4. Public exposure and network controls
Review internet-facing assets and the controls around them. This includes load balancers, API gateways, security groups, public S3 buckets, public snapshots, exposed administration services and any legacy components that have grown around the product.
The review should separate intentional exposure from accidental exposure. A public web endpoint is normal. A publicly reachable admin interface, development database or old test host is different.
Useful review questions:
- Are there any publicly accessible administrative interfaces or databases?
- Are S3 buckets explicitly blocked from public access where appropriate?
- Are security groups regularly reviewed for overly permissive rules (e.g., 0.0.0.0/0)?
- Are legacy or unused public-facing assets identified and removed?
5. Data protection and backup reality
Backups are often present but unproven. A review should check what is backed up, where it is stored, how long it is retained and whether restores have actually been tested.

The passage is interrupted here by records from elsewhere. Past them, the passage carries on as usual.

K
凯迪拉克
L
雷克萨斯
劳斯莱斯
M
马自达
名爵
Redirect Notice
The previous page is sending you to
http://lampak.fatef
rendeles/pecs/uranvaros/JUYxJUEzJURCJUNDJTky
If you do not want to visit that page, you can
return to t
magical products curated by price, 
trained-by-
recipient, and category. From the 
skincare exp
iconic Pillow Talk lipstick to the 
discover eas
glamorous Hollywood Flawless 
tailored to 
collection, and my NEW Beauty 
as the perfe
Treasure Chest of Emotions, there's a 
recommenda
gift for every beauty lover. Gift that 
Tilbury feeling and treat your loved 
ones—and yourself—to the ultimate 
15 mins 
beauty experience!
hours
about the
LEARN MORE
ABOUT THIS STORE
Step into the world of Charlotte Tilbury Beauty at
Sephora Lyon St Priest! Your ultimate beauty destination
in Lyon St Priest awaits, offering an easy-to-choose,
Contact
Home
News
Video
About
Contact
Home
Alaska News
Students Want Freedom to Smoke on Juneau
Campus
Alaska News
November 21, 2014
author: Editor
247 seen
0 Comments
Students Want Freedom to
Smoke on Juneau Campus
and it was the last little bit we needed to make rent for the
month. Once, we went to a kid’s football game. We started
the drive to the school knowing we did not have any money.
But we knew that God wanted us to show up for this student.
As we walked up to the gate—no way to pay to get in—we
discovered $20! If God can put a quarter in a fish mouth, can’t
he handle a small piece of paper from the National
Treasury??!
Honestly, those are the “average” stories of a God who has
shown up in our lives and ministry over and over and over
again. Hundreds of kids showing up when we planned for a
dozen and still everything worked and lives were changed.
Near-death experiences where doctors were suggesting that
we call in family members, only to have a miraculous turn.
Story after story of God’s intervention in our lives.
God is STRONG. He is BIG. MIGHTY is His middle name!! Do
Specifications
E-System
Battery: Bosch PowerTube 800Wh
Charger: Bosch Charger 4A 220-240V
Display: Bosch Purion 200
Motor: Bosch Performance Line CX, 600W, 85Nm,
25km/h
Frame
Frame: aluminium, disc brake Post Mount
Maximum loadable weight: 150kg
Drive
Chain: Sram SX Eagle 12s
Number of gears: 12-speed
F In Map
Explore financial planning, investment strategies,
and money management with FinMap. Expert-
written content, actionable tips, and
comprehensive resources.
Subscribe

For SaaS teams, the review should also look at the recovery assumptions around databases, object storage, infrastructure state, secrets and deployment pipelines. A backup that cannot be restored under pressure is mostly a comfort blanket.
Useful review questions:
- What data is backed up, where is it stored, and how long is it retained?
- Have restoration procedures been successfully tested recently?
- Are backups protected from accidental or malicious deletion (e.g., cross-account or immutable)?
- Are the recovery assumptions clear for all critical infrastructure components?
6. Infrastructure as code and change control
If the environment is managed through Terraform or another infrastructure-as-code workflow, include it in the review. Check how changes are reviewed, how secrets are handled, whether state is protected, and whether privileged CI/CD roles are tightly scoped.
If the environment is mostly manual, note that honestly. The first remediation step may be documenting the current baseline rather than trying to convert everything to code at once.
Useful review questions:
- Are infrastructure changes reviewed before being applied?
- Are secrets securely injected rather than hardcoded in repositories?
- Are privileged CI/CD IAM roles scoped to least privilege?
- Is the infrastructure-as-code state file protected and access-controlled?
7. Vulnerability management and patching
Even the best infrastructure configuration can be undermined by unpatched software or outdated dependencies. A review should check how the team handles known vulnerabilities in their workloads.
Useful review questions:
- Are EC2 instances, containers, or AWS Lambda runtimes regularly updated?
- Is there a process for scanning container images or code dependencies for CVEs?
- How quickly can the team apply critical security patches when required?
8. Evidence for customers and leadership
Many AWS reviews happen because a customer, insurer or board asks hard questions. The output should therefore be evidence-ready. (If you are preparing for this process, you might find our guide on what to collect before an AWS security review helpful).
Useful evidence includes:
- screenshots or exports showing configured controls;
- a plain-English summary of current posture;
- a prioritised remediation list;
- clear separation between completed controls and open risks;
- notes on accepted risks and tradeoffs.
What a good review should produce
A useful AWS security review should leave the team with fewer unknowns. It should make the important risks clearer, help the team decide what to fix first, and provide credible evidence for customer or leadership conversations.
It should not bury the team in generic best-practice findings. Small SaaS teams need security work that respects engineering capacity and improves the actual environment.